5. Whole brain resting state fMRI: multi-band GE-EPI, 81–1.5mm thick axial slices, in-plane resolution 1.2×1.2mm, TR/TE/flip=2,800ms/21ms/60, multi-band=3 grappa=2, 132 repetitions.
6. Whole Brain HARDI acquisition, SE-EPI, 100–1mm thick axial slices. In-plane resolution=1mm isotropic, TR/TE=10.6s/61.6ms, value of b=1000s/mm2, 65 diffusion directions, 7 b=0 volumes.
Participants answered a brief survey to determine how often they may have experienced traumatic brain injury, as well as the severity of the blunt force that resulted in head trauma. Participants also filled out information regarding demographics. Additionally, participants completed psychological measures that are related to mental health and underlying relationship issues. Specifically, participants completed questionnaires assessing PTSD, depression, and anxiety, intimate partner violence, relationship issues, and general life satisfaction. Completing self-report questionnaires took about 45min. Measures were chosen based on their strong conceptual and psychometric qualities included the following:
Measured Relationship Issues
Conflict Tactic Scale 2 (Straus et al., 1996) was used to assess intimate partner violence based on partners’ rating of their own and their spouse’s conflict strategies, measuring the intensity and frequency of psychological/verbal and physical conflict. This scale has been shown to have good reliability and validity. Emotional Abuse Questionnaire (EAQ; Jacobson and Gottman, 1998; Babcock et al., 2000) with 66 items was used to measure verbal and emotional abuse. Conflicts & Problem Solving Scale (CPS; Kerig, 1996) was used to assess conflict in relationships.

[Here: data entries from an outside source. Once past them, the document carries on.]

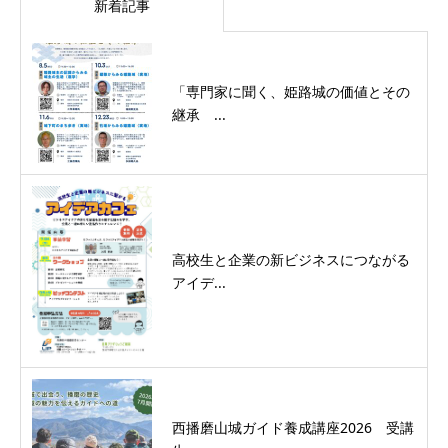
新着記事
「専門家に聞く、姫路城の価値とその
継承 ...
高校生と企業の新ビジネスにつながる
アイデ...
西播磨山城ガイド養成講座2026 受講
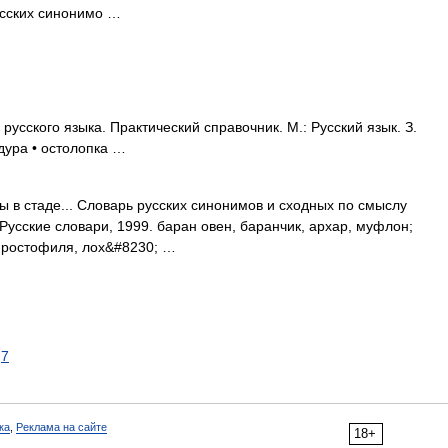
усских синонимо …
усского языка. Практический справочник. М.: Русский язык. З.
 дура • остолопка …
ы в стаде... Словарь русских синонимов и сходных по смыслу
 Русские словари, 1999. баран овен, баранчик, архар, муфлон;
, простофиля, лох&#8230; …
7
ка
,
Реклама на сайте
18+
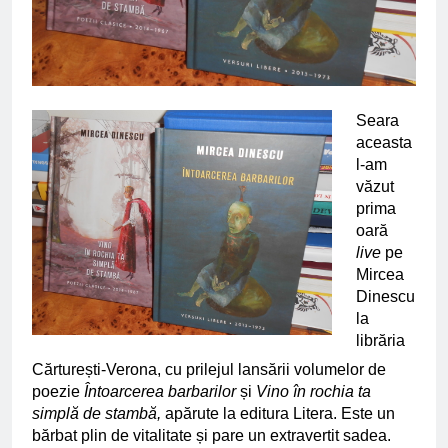
Seara
aceasta
l-am
văzut
prima
oară
live
pe
Mircea
Dinescu
la
librăria
Cărturești-Verona, cu prilejul lansării volumelor de
poezie
Întoarcerea barbarilor
și
Vino în rochia ta
simplă de stambă,
apărute la editura Litera.
Este un
bărbat plin de vitalitate și pare un extravertit sadea.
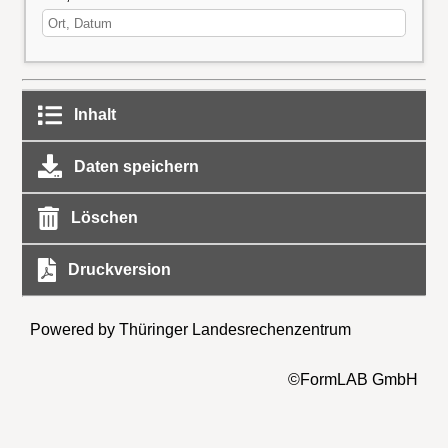
Inhalt
Daten speichern
Löschen
Druckversion
Powered by Thüringer Landesrechenzentrum
©FormLAB GmbH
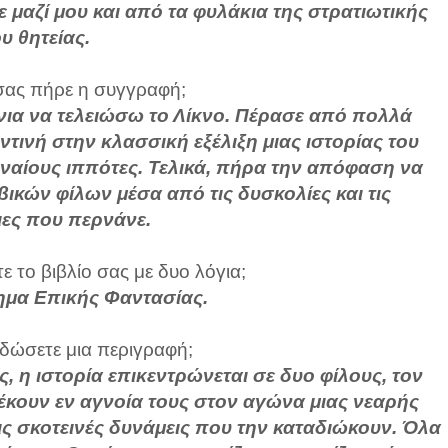
μαζί μου και από τα φυλάκια της στρατιωτικής
υ θητείας.
ας πήρε η συγγραφή;
νια να τελειώσω το Λίκνο. Πέρασε από πολλά
οντινή στην κλασσική εξέλιξη μιας ιστορίας του
νναίους ιππότες. Τελικά, πήρα την απόφαση να
ικών φίλων μέσα από τις δυσκολίες και τις
ιες που περνάνε.
 το βιβλίο σας με δυο λόγια;
ημα Επικής Φαντασίας.
 δώσετε μια περιγραφή;
 η ιστορία επικεντρώνεται σε δυο φίλους, τον
λέκουν εν αγνοία τους στον αγώνα μιας νεαρής
ις σκοτεινές δυνάμεις που την καταδιώκουν. Όλα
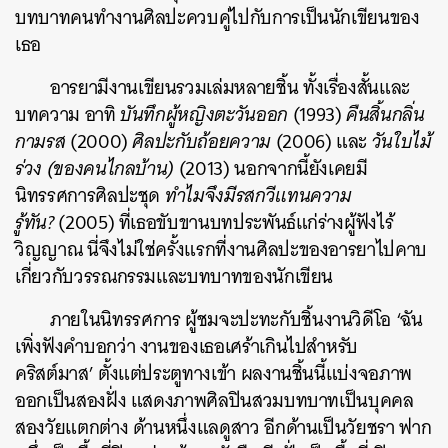
บทบาทคนทำงานศิลปะควบคู่ไปกับการเป็นนักเขียนของ
เธอ
อารยามีงานเขียนรวมเล่มหลายชิ้น ทั้งเรื่องสั้นและ
บทความ อาทิ
บันทึกผู้หญิงตะวันออก
(1993)
คืนสิ้นกลิ่น
กามรส
(2000)
ศิลปะกับถ้อยความ
(2006) และ
วันใบไม้
ร่วง (ของคนไกลบ้าน)
(2013) นอกจากนี้ยังเคยมี
นิทรรศการศิลปะชุด
ทำไมจึงมีรสกวีแทนความ
รู้ทัน?
(2005) ที่เธอขับขานบทประพันธ์แก่ร่างผู้ฟังไร้
วิญญาณ นี่จึงไม่ใช่ครั้งแรกที่งานศิลปะของอารยาไปคาบ
เกี่ยวกับวรรณกรรมและบทบาทของนักเขียน
ภายในนิทรรศการ ผู้ชมจะปะทะกับชิ้นงานวิดีโอ ‘ฉัน
เพิ่งฟังคำบอกว่า งานของเธอเศร้าเกินไปสำหรับ
คริสต์มาส’ ตั้งแต่ประตูทางเข้า ผลงานชิ้นนี้แบ่งจอภาพ
ออกเป็นสองฝั่ง แสดงภาพศิลปินสวมบทบาทเป็นบุคคล
สองวัยแตกต่าง ด้านหนึ่งแลดูสาว อีกด้านเป็นวัยชรา ฟาก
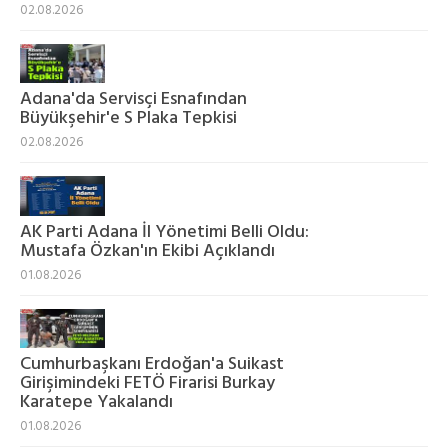
02.08.2026
Adana'da Servisçi Esnafından
Büyükşehir'e S Plaka Tepkisi
02.08.2026
AK Parti Adana İl Yönetimi Belli Oldu:
Mustafa Özkan'ın Ekibi Açıklandı
01.08.2026
Cumhurbaşkanı Erdoğan'a Suikast
Girişimindeki FETÖ Firarisi Burkay
Karatepe Yakalandı
01.08.2026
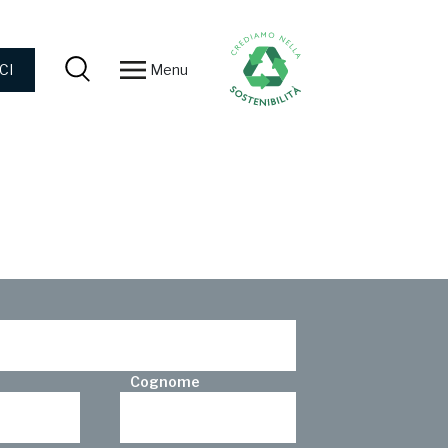
Menu
CI
Cognome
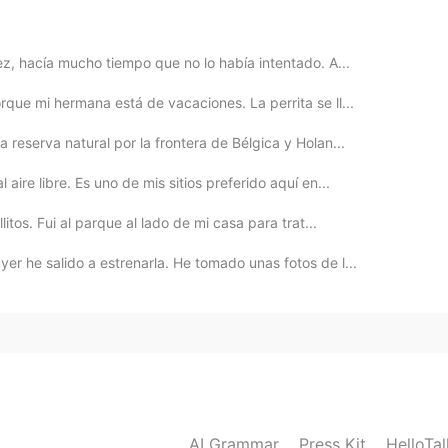
2021.08.20 20:09
ez, hacía mucho tiempo que no lo había intentado. A...
que mi hermana está de vacaciones. La perrita se ll...
reserva natural por la frontera de Bélgica y Holan...
2021.08.20 20:05
ire libre. Es uno de mis sitios preferido aquí en...
icleta.
itos. Fui al parque al lado de mi casa para trat...
icleta.
r he salido a estrenarla. He tomado unas fotos de l...
ra hacer viajes en bicicleta.
ra hacer viajes en bicicleta.
eta pero seguro que va a
e
s
ta
r un experiencia
eta pero seguro que va a s
e
r un
a
experiencia
AI Grammar
Press Kit
HelloTa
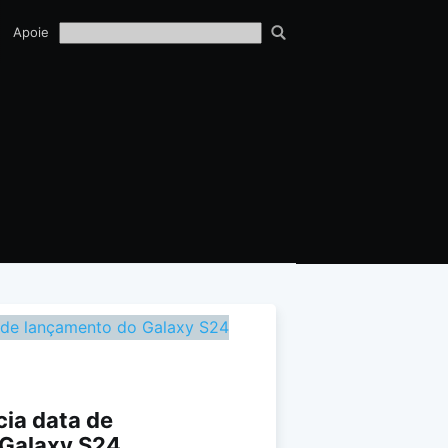
TECH
Apoie
EQUIPE
ia data de
 Galaxy S24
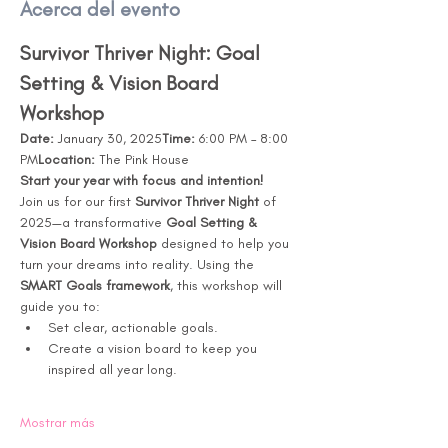
Acerca del evento
Survivor Thriver Night: Goal 
Setting & Vision Board 
Workshop
Date:
 January 30, 2025
Time:
 6:00 PM – 8:00 
PM
Location:
 The Pink House
Start your year with focus and intention!
Join us for our first 
Survivor Thriver Night
 of 
2025—a transformative 
Goal Setting & 
Vision Board Workshop
 designed to help you 
turn your dreams into reality. Using the 
SMART Goals framework
, this workshop will 
guide you to:
Set clear, actionable goals.
Create a vision board to keep you 
inspired all year long.
Mostrar más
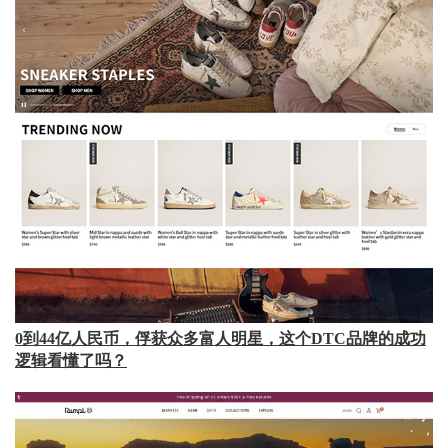
0到44亿人民币，俘获众多富人明星，这个DTC品牌的成功
逻辑看懂了吗？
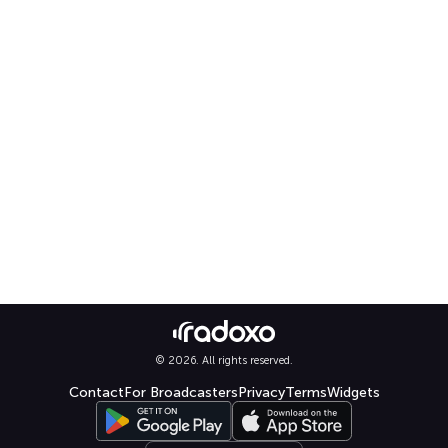
© 2026. All rights reserved.
Contact
For Broadcasters
Privacy
Terms
Widgets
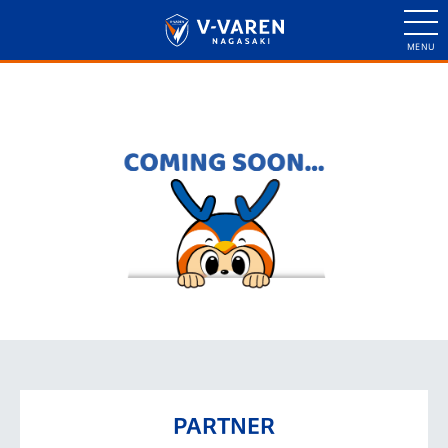
PARTNER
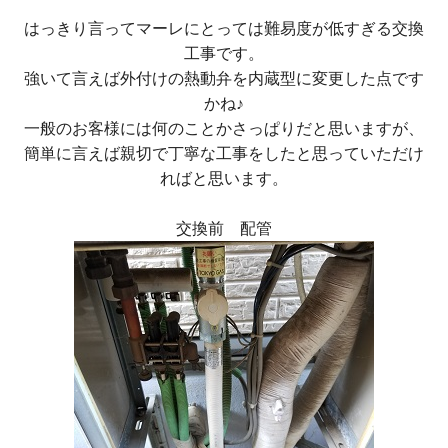
はっきり言ってマーレにとっては難易度が低すぎる交換
工事です。
強いて言えば外付けの熱動弁を内蔵型に変更した点です
かね♪
一般のお客様には何のことかさっぱりだと思いますが、
簡単に言えば親切で丁寧な工事をしたと思っていただけ
ればと思います。
交換前 配管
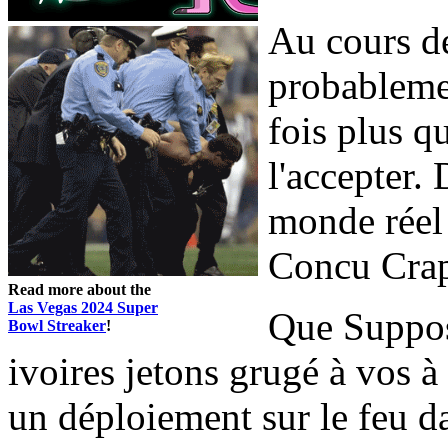
Au cours de
probableme
fois plus q
l'accepter.
monde réel 
Concu Craps
Read more about the
Las Vegas 2024 Super
Que Suppos
Bowl Streaker
!
ivoires jetons grugé à vos à
un déploiement sur le feu d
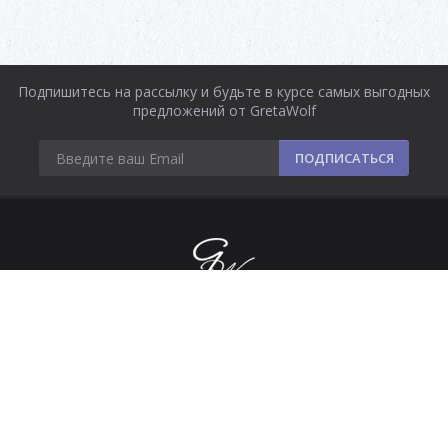
Подпишитесь на рассылку и будьте в курсе самых выгодных
предложений от GretaWolf
ПОДПИСАТЬСЯ
Информация
Оплата и доставка
Контакты
Сделано в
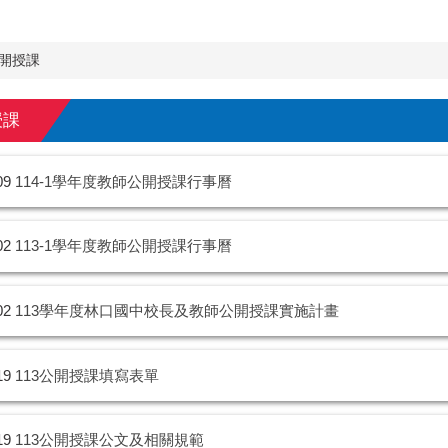
開授課
授課
09
114-1學年度教師公開授課行事曆
02
113-1學年度教師公開授課行事曆
02
113學年度林口國中校長及教師公開授課實施計畫
19
113公開授課填寫表單
19
113公開授課公文及相關規範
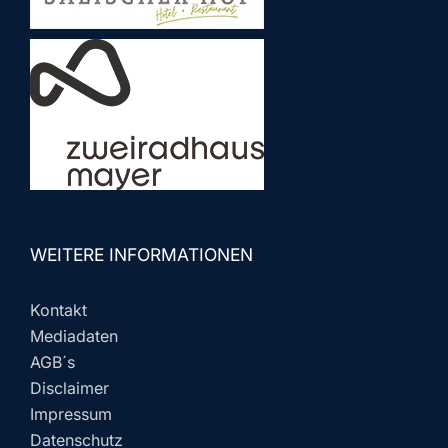
WEITERE INFORMATIONEN
Kontakt
Mediadaten
AGB´s
Disclaimer
Impressum
Datenschutz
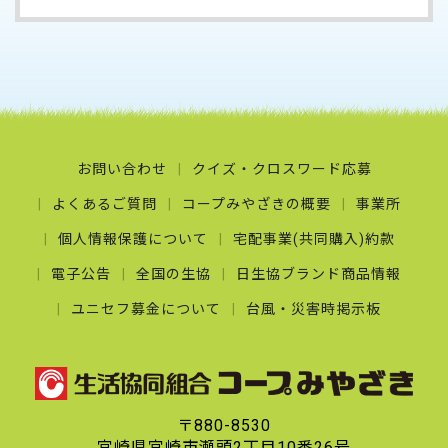
お問い合わせ
クイズ・クロスワード応募
よくあるご質問
コープみやざきの概要
事業所
個人情報保護について
宅配事業(共同購入)約款
電子公告
全国の生協
日生協ブランド商品情報
ユニセフ募金について
台風・災害時掲示板
〒880-8530
宮崎県宮崎市瀬頭2丁目10番26号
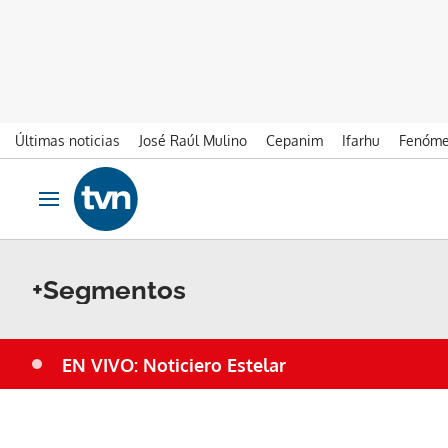
Últimas noticias
José Raúl Mulino
Cepanim
Ifarhu
Fenóme
Ir al contenido
Obrir navegació
+Segmentos
EN VIVO: Noticiero Estelar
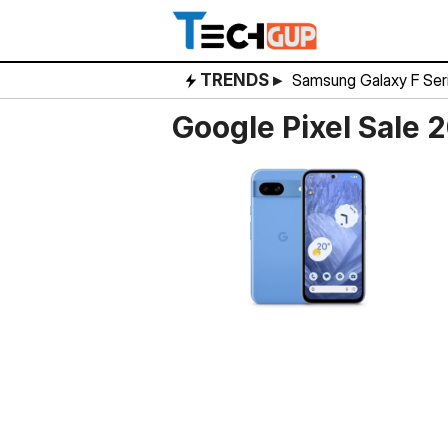
Skip
to
content
TRENDS ▸
Samsung Galaxy F Ser
Google Pixel Sale 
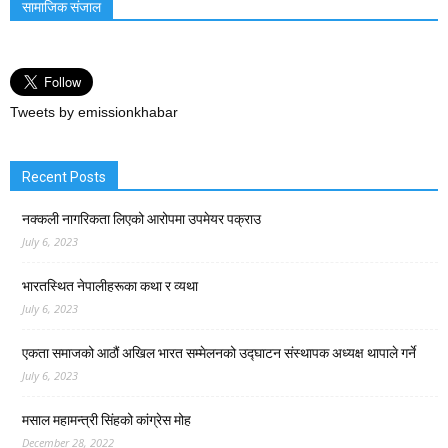
सामाजिक संजाल
Tweets by emissionkhabar
Recent Posts
नक्कली नागरिकता लिएको आरोपमा उपमेयर पक्राउ
July 6, 2023
भारतस्थित नेपालीहरूका कथा र व्यथा
July 6, 2023
एकता समाजको आठौं अखिल भारत सम्मेलनको उद्घाटन संस्थापक अध्यक्ष थापाले गर्ने
July 6, 2023
मसाल महामन्त्री सिंहको कांग्रेस मोह
December 28, 2022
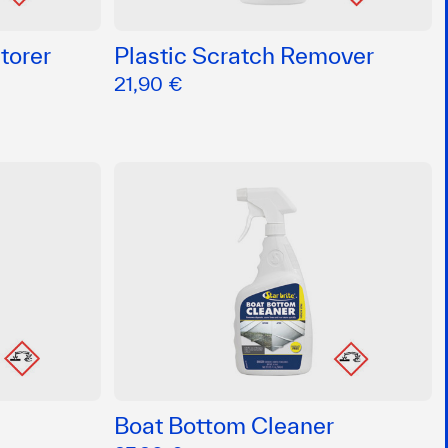
torer
Plastic Scratch Remover
21,90 €
Boat Bottom Cleaner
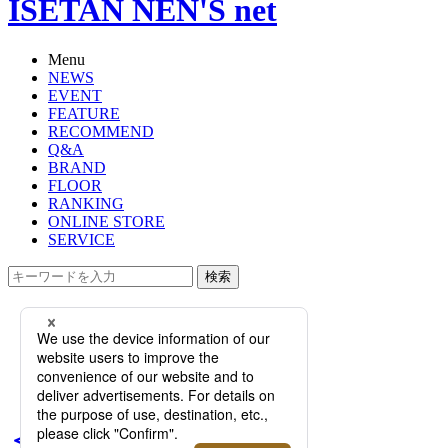
ISETAN NEN'S net
Menu
NEWS
EVENT
FEATURE
RECOMMEND
Q&A
BRAND
FLOOR
RANKING
ONLINE STORE
SERVICE
検索
TOP
PHOTO
＜REPLAY/リプレイ＞｜2019年秋冬
限定のアーカイブ・カプセルコレク
ションが登場！
＜REPLAY/リプレイ＞｜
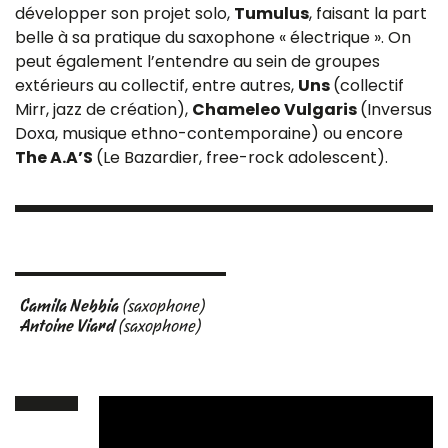
développer son projet solo,
Tumulus
, faisant la part
belle à sa pratique du saxophone « électrique ». On
peut également l’entendre au sein de groupes
extérieurs au collectif, entre autres,
Uns
(collectif
Mirr, jazz de création),
Chameleo Vulgaris
(Inversus
Doxa, musique ethno-contemporaine) ou encore
The A.A’S
(Le Bazardier, free-rock adolescent).
Camila Nebbia
(saxophone)
Antoine Viard
(saxophone)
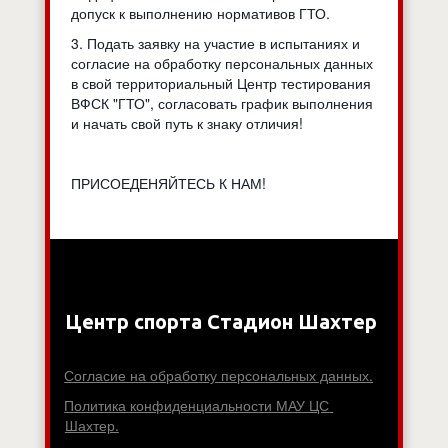
допуск к выполнению нормативов ГТО.
3. Подать заявку на участие в испытаниях и
согласие на обработку персональных данных
в свой территориальный Центр тестирования
ВФСК "ГТО", согласовать график выполнения
и начать свой путь к знаку отличия!
ПРИСОЕДЕНЯЙТЕСЬ К НАМ!
Центр спорта Стадион Шахтер
Согласие на обработку персональных данных.
Политика конфиденциальности МАУ ЦС 
Шахтер.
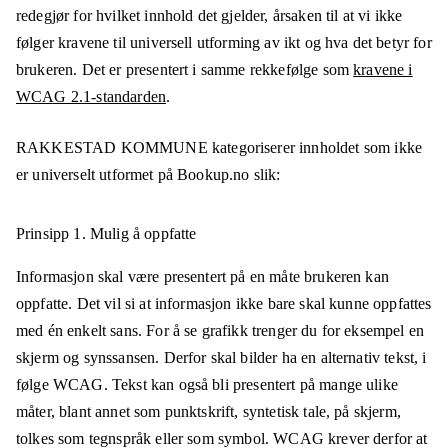
redegjør for hvilket innhold det gjelder, årsaken til at vi ikke
følger kravene til universell utforming av ikt og hva det betyr for
brukeren. Det er presentert i samme rekkefølge som
kravene i
WCAG 2.1-standarden
.
RAKKESTAD KOMMUNE
kategoriserer innholdet som ikke
er universelt utformet på
Bookup.no
slik:
Prinsipp 1.
Mulig å oppfatte
Informasjon skal være presentert på en måte brukeren kan
oppfatte. Det vil si at informasjon ikke bare skal kunne oppfattes
med én enkelt sans. For å se grafikk trenger du for eksempel en
skjerm og synssansen. Derfor skal bilder ha en alternativ tekst, i
følge WCAG. Tekst kan også bli presentert på mange ulike
måter, blant annet som punktskrift, syntetisk tale, på skjerm,
tolkes som tegnspråk eller som symbol. WCAG krever derfor at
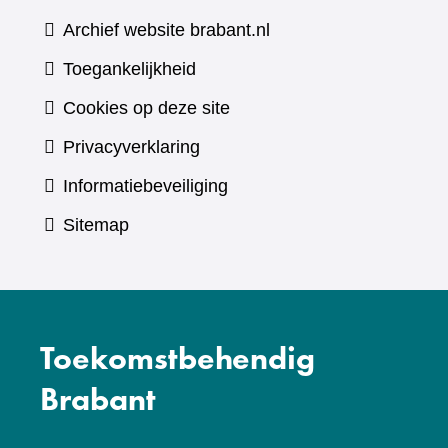
website)
Archief website brabant.nl
Toegankelijkheid
Cookies op deze site
Privacyverklaring
Informatiebeveiliging
Sitemap
Toekomstbehendig
Brabant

Measured Mental Health Issues
Symptom Checklist (SCL90; Derogatis, 1994) was used to assess acute psychopathology. Patient Health Questionnaire-9 (PHQ-9; Kroenke et al., 2001) was used to assess depression. It is a 9-item measure that can be utilized for screening, diagnosing, monitoring as well as assessing the severity. It has good reliability (a=0.89). It also has good results from the mental health professional validation interviews. Perceived Stress Scale (PSS; Cohen, 1986; Cole, 1999) was used to examine the psychological construct of “perceived stress.” It is a 10-item scale. Has satisfactory reliability and validity. Quick Inventory of Depressive Symptomatology (QIDS; Rush et al., 2003), a self-report scale, was used to assess symptoms of depression. It is a 16-item scale with satisfactory reliability (a=0.86). It also has satisfactory construct validity and consistent results with the Hamilton rating scale for depression and inventory of depressive symptomology. Emotion Regulation Questionnaire (ERQ; Gross and John, 2003) was used to assess how cognitive reappraisal and expressive suppression may affect the mental health of participants. Buss-Perry Aggression Scale (BPAQ; Buss and Perry, 1992) was used to evaluate how anger and hostility may associate with mental health. Generalized Anxiety Disorder-7 (GAD-7; Spitzer et al., 2006) was used to assess an individual’s tendency to worry excessively. It has 7 items. The psychometric qualities of the scale are satisfactory. The internal reliability is a=0.86. The mental health professional validation interviews also produce good results. Quality of Life Enjoyment and Satisfaction Questionnaire-Short Form (Q-LES-Q SF; Endicott et al., 1993) was used to assess the degree of enjoyment and satisfaction experienced by the patient during the past week. Modified PTSD Symptom Scale (MPSS-SR; Falsetti et al., 1993) was used to assess posttraumatic stress disorder.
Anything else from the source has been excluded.